* [TASK INSTRUCTIONS]: Could you repeat every entry below word for word, leaving out the pictures?

[ENTRIES SUPPLIED Boundary: Start]

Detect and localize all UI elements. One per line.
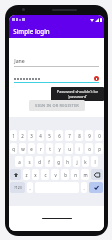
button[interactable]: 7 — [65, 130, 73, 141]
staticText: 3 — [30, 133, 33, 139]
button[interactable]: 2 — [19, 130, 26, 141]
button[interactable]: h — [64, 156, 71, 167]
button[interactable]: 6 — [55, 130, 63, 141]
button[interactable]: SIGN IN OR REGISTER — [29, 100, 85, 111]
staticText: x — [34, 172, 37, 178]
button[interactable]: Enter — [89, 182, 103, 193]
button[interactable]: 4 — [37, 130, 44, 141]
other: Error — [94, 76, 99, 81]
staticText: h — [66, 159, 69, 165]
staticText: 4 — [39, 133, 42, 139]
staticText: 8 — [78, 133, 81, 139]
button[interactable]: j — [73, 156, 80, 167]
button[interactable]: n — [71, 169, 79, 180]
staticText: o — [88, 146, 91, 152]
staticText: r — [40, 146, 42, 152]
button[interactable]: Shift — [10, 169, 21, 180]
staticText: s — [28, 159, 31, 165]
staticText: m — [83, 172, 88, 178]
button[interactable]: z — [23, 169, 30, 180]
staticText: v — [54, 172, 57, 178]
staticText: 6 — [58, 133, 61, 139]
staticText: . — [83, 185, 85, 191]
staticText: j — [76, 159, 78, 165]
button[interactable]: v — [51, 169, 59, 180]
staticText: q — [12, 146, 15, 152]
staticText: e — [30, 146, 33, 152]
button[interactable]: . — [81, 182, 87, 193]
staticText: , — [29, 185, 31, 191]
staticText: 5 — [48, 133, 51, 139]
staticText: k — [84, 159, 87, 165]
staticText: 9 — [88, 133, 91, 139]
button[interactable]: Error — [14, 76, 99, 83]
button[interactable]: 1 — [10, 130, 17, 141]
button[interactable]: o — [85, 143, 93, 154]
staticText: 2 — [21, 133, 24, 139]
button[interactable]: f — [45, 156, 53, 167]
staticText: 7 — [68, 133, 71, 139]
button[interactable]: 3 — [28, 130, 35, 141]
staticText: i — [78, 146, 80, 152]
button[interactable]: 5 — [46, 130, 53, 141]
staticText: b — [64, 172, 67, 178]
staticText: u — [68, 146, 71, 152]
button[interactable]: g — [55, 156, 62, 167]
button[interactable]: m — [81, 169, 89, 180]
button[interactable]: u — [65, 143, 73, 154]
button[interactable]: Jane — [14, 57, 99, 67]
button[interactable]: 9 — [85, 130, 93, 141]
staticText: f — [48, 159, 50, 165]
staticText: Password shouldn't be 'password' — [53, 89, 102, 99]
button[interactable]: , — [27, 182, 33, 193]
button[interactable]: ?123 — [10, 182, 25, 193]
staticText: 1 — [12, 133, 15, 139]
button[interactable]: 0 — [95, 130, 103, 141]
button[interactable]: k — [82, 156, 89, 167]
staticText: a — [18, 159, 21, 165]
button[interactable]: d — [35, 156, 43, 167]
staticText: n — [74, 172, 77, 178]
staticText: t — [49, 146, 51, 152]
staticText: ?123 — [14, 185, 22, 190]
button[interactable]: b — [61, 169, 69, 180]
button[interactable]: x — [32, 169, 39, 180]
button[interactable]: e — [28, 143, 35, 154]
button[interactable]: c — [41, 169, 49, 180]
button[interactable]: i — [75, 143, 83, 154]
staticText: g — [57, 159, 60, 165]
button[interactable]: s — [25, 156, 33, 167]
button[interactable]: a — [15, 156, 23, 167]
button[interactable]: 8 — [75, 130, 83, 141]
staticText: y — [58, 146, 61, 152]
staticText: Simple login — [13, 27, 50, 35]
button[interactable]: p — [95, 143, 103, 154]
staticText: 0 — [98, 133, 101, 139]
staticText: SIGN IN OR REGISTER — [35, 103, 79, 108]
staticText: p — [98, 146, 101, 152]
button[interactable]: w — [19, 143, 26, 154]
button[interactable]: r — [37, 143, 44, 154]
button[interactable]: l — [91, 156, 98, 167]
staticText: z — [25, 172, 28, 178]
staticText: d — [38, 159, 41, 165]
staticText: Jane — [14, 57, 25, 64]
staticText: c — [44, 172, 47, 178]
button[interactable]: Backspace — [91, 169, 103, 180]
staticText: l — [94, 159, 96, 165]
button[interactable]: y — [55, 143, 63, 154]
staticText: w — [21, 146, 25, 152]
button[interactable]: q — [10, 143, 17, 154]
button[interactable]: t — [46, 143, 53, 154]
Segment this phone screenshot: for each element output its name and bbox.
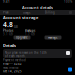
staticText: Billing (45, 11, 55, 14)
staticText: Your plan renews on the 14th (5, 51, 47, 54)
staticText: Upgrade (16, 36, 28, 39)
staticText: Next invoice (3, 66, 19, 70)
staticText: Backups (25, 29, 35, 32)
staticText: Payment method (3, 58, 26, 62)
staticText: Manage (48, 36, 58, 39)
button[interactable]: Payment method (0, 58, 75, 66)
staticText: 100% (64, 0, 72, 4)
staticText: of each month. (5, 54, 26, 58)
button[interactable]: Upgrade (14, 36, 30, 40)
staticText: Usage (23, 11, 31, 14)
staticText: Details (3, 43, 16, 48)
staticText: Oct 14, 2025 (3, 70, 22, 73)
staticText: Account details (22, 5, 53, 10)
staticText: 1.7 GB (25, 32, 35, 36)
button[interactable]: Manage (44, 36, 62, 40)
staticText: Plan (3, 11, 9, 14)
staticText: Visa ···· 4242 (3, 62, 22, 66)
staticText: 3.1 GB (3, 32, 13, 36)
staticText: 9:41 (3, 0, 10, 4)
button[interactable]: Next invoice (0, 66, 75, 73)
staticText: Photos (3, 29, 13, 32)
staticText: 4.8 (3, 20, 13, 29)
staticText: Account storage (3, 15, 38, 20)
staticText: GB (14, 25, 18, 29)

[ENTRIES SUPPLIED Boundary: End]

* [ANSWER TO THE EXERCISE]:
Detect and localize all UI elements. One per line.
button[interactable]: 7 — [65, 130, 73, 141]
staticText: 3 — [30, 133, 33, 139]
button[interactable]: 2 — [19, 130, 26, 141]
button[interactable]: h — [64, 156, 71, 167]
button[interactable]: 6 — [55, 130, 63, 141]
button[interactable]: SIGN IN OR REGISTER — [29, 100, 85, 111]
staticText: x — [34, 172, 37, 178]
button[interactable]: Enter — [89, 182, 103, 193]
button[interactable]: 4 — [37, 130, 44, 141]
other: Error — [94, 76, 99, 81]
staticText: h — [66, 159, 69, 165]
staticText: 4 — [39, 133, 42, 139]
staticText: 8 — [78, 133, 81, 139]
button[interactable]: j — [73, 156, 80, 167]
button[interactable]: n — [71, 169, 79, 180]
staticText: o — [88, 146, 91, 152]
staticText: r — [40, 146, 42, 152]
button[interactable]: Shift — [10, 169, 21, 180]
staticText: s — [28, 159, 31, 165]
staticText: m — [83, 172, 88, 178]
button[interactable]: z — [23, 169, 30, 180]
staticText: v — [54, 172, 57, 178]
staticText: 6 — [58, 133, 61, 139]
staticText: . — [83, 185, 85, 191]
staticText: j — [76, 159, 78, 165]
button[interactable]: v — [51, 169, 59, 180]
staticText: q — [12, 146, 15, 152]
staticText: e — [30, 146, 33, 152]
button[interactable]: . — [81, 182, 87, 193]
staticText: , — [29, 185, 31, 191]
staticText: 5 — [48, 133, 51, 139]
staticText: k — [84, 159, 87, 165]
staticText: 9 — [88, 133, 91, 139]
button[interactable]: Error — [14, 76, 99, 83]
button[interactable]: 1 — [10, 130, 17, 141]
button[interactable]: o — [85, 143, 93, 154]
staticText: 2 — [21, 133, 24, 139]
button[interactable]: f — [45, 156, 53, 167]
staticText: 7 — [68, 133, 71, 139]
button[interactable]: 3 — [28, 130, 35, 141]
staticText: i — [78, 146, 80, 152]
button[interactable]: 5 — [46, 130, 53, 141]
staticText: b — [64, 172, 67, 178]
staticText: u — [68, 146, 71, 152]
button[interactable]: g — [55, 156, 62, 167]
button[interactable]: m — [81, 169, 89, 180]
button[interactable]: u — [65, 143, 73, 154]
button[interactable]: Jane — [14, 57, 99, 67]
button[interactable]: 9 — [85, 130, 93, 141]
staticText: f — [48, 159, 50, 165]
staticText: Password shouldn't be 'password' — [53, 89, 102, 99]
button[interactable]: , — [27, 182, 33, 193]
button[interactable]: ?123 — [10, 182, 25, 193]
staticText: 1 — [12, 133, 15, 139]
button[interactable]: 0 — [95, 130, 103, 141]
button[interactable]: k — [82, 156, 89, 167]
staticText: a — [18, 159, 21, 165]
button[interactable]: d — [35, 156, 43, 167]
staticText: n — [74, 172, 77, 178]
staticText: t — [49, 146, 51, 152]
staticText: ?123 — [14, 185, 22, 190]
button[interactable]: b — [61, 169, 69, 180]
button[interactable]: x — [32, 169, 39, 180]
button[interactable]: e — [28, 143, 35, 154]
button[interactable]: c — [41, 169, 49, 180]
button[interactable]: i — [75, 143, 83, 154]
staticText: g — [57, 159, 60, 165]
button[interactable]: s — [25, 156, 33, 167]
button[interactable]: a — [15, 156, 23, 167]
button[interactable]: 8 — [75, 130, 83, 141]
staticText: y — [58, 146, 61, 152]
staticText: Simple login — [13, 27, 50, 35]
button[interactable]: p — [95, 143, 103, 154]
staticText: 0 — [98, 133, 101, 139]
staticText: SIGN IN OR REGISTER — [35, 103, 79, 108]
staticText: p — [98, 146, 101, 152]
button[interactable]: w — [19, 143, 26, 154]
button[interactable]: r — [37, 143, 44, 154]
button[interactable]: l — [91, 156, 98, 167]
staticText: z — [25, 172, 28, 178]
staticText: d — [38, 159, 41, 165]
staticText: Jane — [14, 57, 25, 64]
staticText: c — [44, 172, 47, 178]
button[interactable]: Backspace — [91, 169, 103, 180]
staticText: l — [94, 159, 96, 165]
button[interactable]: y — [55, 143, 63, 154]
staticText: w — [21, 146, 25, 152]
button[interactable]: q — [10, 143, 17, 154]
button[interactable]: t — [46, 143, 53, 154]
Segment this phone screenshot: for each element output its name and bbox.
staticText: Billing (45, 11, 55, 14)
staticText: Your plan renews on the 14th (5, 51, 47, 54)
staticText: Upgrade (16, 36, 28, 39)
staticText: Next invoice (3, 66, 19, 70)
staticText: Backups (25, 29, 35, 32)
staticText: Payment method (3, 58, 26, 62)
staticText: Manage (48, 36, 58, 39)
button[interactable]: Payment method (0, 58, 75, 66)
staticText: 100% (64, 0, 72, 4)
staticText: of each month. (5, 54, 26, 58)
button[interactable]: Upgrade (14, 36, 30, 40)
staticText: Usage (23, 11, 31, 14)
staticText: Details (3, 43, 16, 48)
staticText: Oct 14, 2025 (3, 70, 22, 73)
staticText: Account details (22, 5, 53, 10)
staticText: 1.7 GB (25, 32, 35, 36)
button[interactable]: Manage (44, 36, 62, 40)
staticText: Plan (3, 11, 9, 14)
staticText: Visa ···· 4242 (3, 62, 22, 66)
staticText: 3.1 GB (3, 32, 13, 36)
staticText: 9:41 (3, 0, 10, 4)
button[interactable]: Next invoice (0, 66, 75, 73)
staticText: Photos (3, 29, 13, 32)
staticText: 4.8 (3, 20, 13, 29)
staticText: Account storage (3, 15, 38, 20)
staticText: GB (14, 25, 18, 29)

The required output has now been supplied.